We Think the World of You

This tragicomic novel, published in 1960, is largely concerned with Evie, a German Shepherd dog, whose master, Johnny, has been sent to prison for theft. It deals with both the incarceration of Johnny and the captivity of his dog at his parents’ London home. This is reflective of the author’s experience as a prisoner of war in Switzerland during the First World War.



The author, Joe Ackerley (born 4 November 1896), received a commission as a Second Lieutenant in the 8th Battalion of the East Surrey Regiment. He went to France in June 1915. On the first day of the Battle of the Somme (1 July 1916) he was wounded both by a gunshot to the arm and by shrapnel to one side of his body. He was rescued from a shell-hole having been lying there injured for six hours. He was invalided home but soon recovered and returned to duty on the Western Front. In May 1917 he was wounded in the leg while leading an attack near Arras and was captured by German forces. He spent the remainder of the conflict as a prisoner of war, being moved from camp to camp before ending up as an internee in a resort hotel in Switzerland. During his detention he began to write the play Prisoners of War.

Ackerley was open about his homosexuality for much of his life and this novel explores the homosexual central character Frank’s love for both Johnny and Evie. The frustration that Frank experiences in his love for both Johnny and Evie is representative of the author’s own difficulty in forming loving relationships (the author had been tormented by unrequited love when a prisoner of war). Frank frequently feels estranged from Johnny and from his wife and his parents. Johnny’s father is a villian of the piece and is the one character connected by the narrative to the war in which the author fought:
“Generally a silent, ruminative sort of man, he was liable, if addressed, to respond, and would launch, in his slow, monotonous, complacent way, into reminiscenes, usually concerned with the First World War, which seemed to have neither direction, end, nor point, excepting always to exhibit himself, in a climax one had learnt to foresee... as having come off best.”

Frank thinks of Evie in affectionate terms that are normally reserved for lovers:
“She stood before me now in the failing light of this early March evening, gazing at me intently.

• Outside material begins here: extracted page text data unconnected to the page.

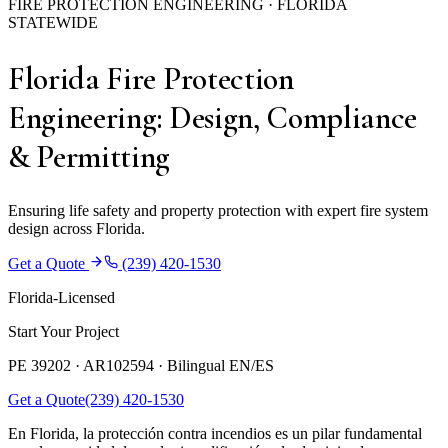
FIRE PROTECTION ENGINEERING · FLORIDA
STATEWIDE
Florida Fire Protection
Engineering: Design, Compliance
& Permitting
Ensuring life safety and property protection with expert fire system
design across Florida.
Get a Quote
(239) 420-1530
Florida-Licensed
Start Your Project
PE 39202 · AR102594 ·
Bilingual EN/ES
Get a Quote
(239) 420-1530
En Florida, la protección contra incendios es un pilar fundamental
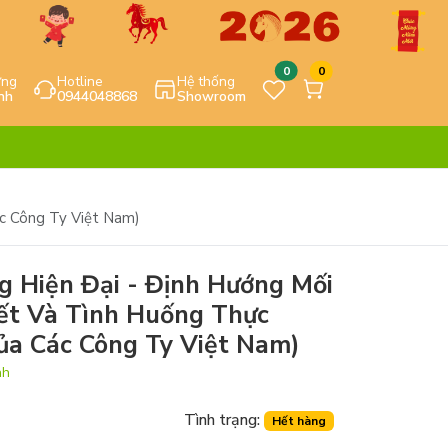
0
0
ựng
Hotline
Hệ thống
nh
0944048868
Showroom
c Công Ty Việt Nam)
g Hiện Đại - Định Hướng Mối
ết Và Tình Huống Thực
a Các Công Ty Việt Nam)
nh
Tình trạng:
Hết hàng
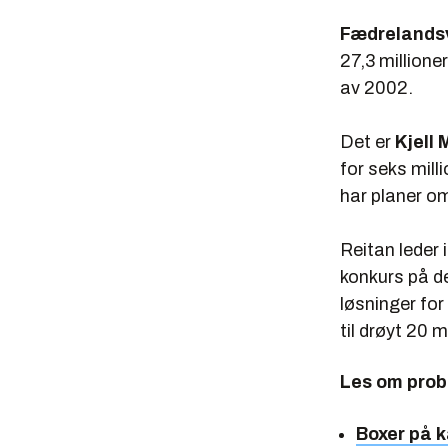
Fædrelands
27,3 millione
av 2002.
Det er
Kjell
for seks mill
har planer o
Reitan leder 
konkurs på de
løsninger for
til drøyt 20 mi
Les om probl
Boxer på k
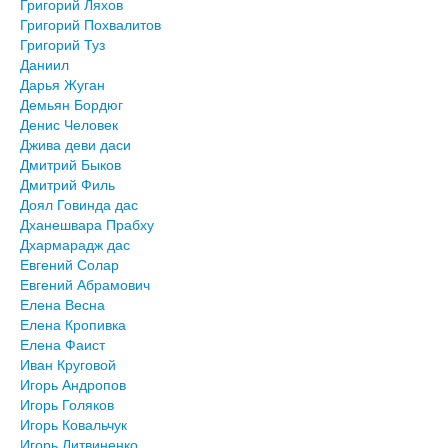
Григорий Ляхов
Григорий Похвалитов
Григорий Туз
Даниил
Дарья Жуган
Демьян Бордюг
Денис Человек
Джива деви даси
Дмитрий Быков
Дмитрий Филь
Доял Говинда дас
Дханешвара Прабху
Дхармарадж дас
Евгений Солар
Евгений Абрамович
Елена Весна
Елена Кропивка
Елена Фаист
Иван Круговой
Игорь Андропов
Игорь Голяков
Игорь Ковальчук
Игорь Литвиненко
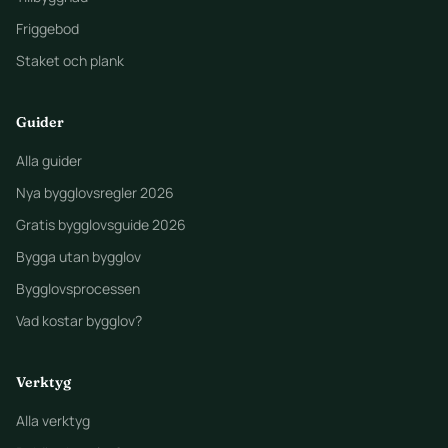
Friggebod
Staket och plank
Guider
Alla guider
Nya bygglovsregler 2026
Gratis bygglovsguide 2026
Bygga utan bygglov
Bygglovsprocessen
Vad kostar bygglov?
Verktyg
Alla verktyg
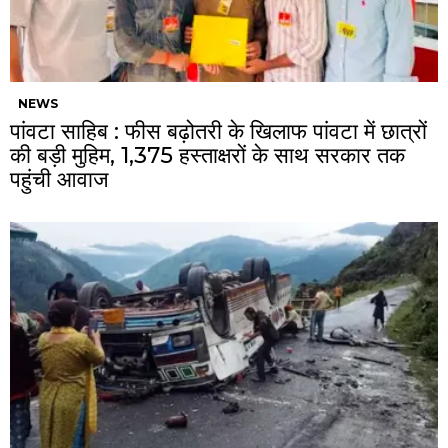
NEWS
पांवटा साहिब : फीस बढ़ोतरी के खिलाफ पांवटा में छात्रों
की बड़ी मुहिम, 1,375 हस्ताक्षरों के साथ सरकार तक
पहुंची आवाज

How pretty she was! How elegantly tailored her neat sable-gray, two-piece costume! Her sharp watchful face was framed in a delicate Elizabethan ruff, which frilled out from the lobes of her ears and covered all her throat and breast with a snowy shirt-front. She stood like a statue — no, she was too lightly poised for that; more like a dancer...”
Whereas Frank succeeds in rescuing Evie from confinement in the scullery at Johnny’s parents’ home, he ends up taking full responsibility for Evie’s care and through it is both restricted and lonely:
“Advancing age has only intensified her jealousy. I have lost all my old friends, they fear her and look at me with pity or contempt. We live entirely alone. Unless with her I can never go away.”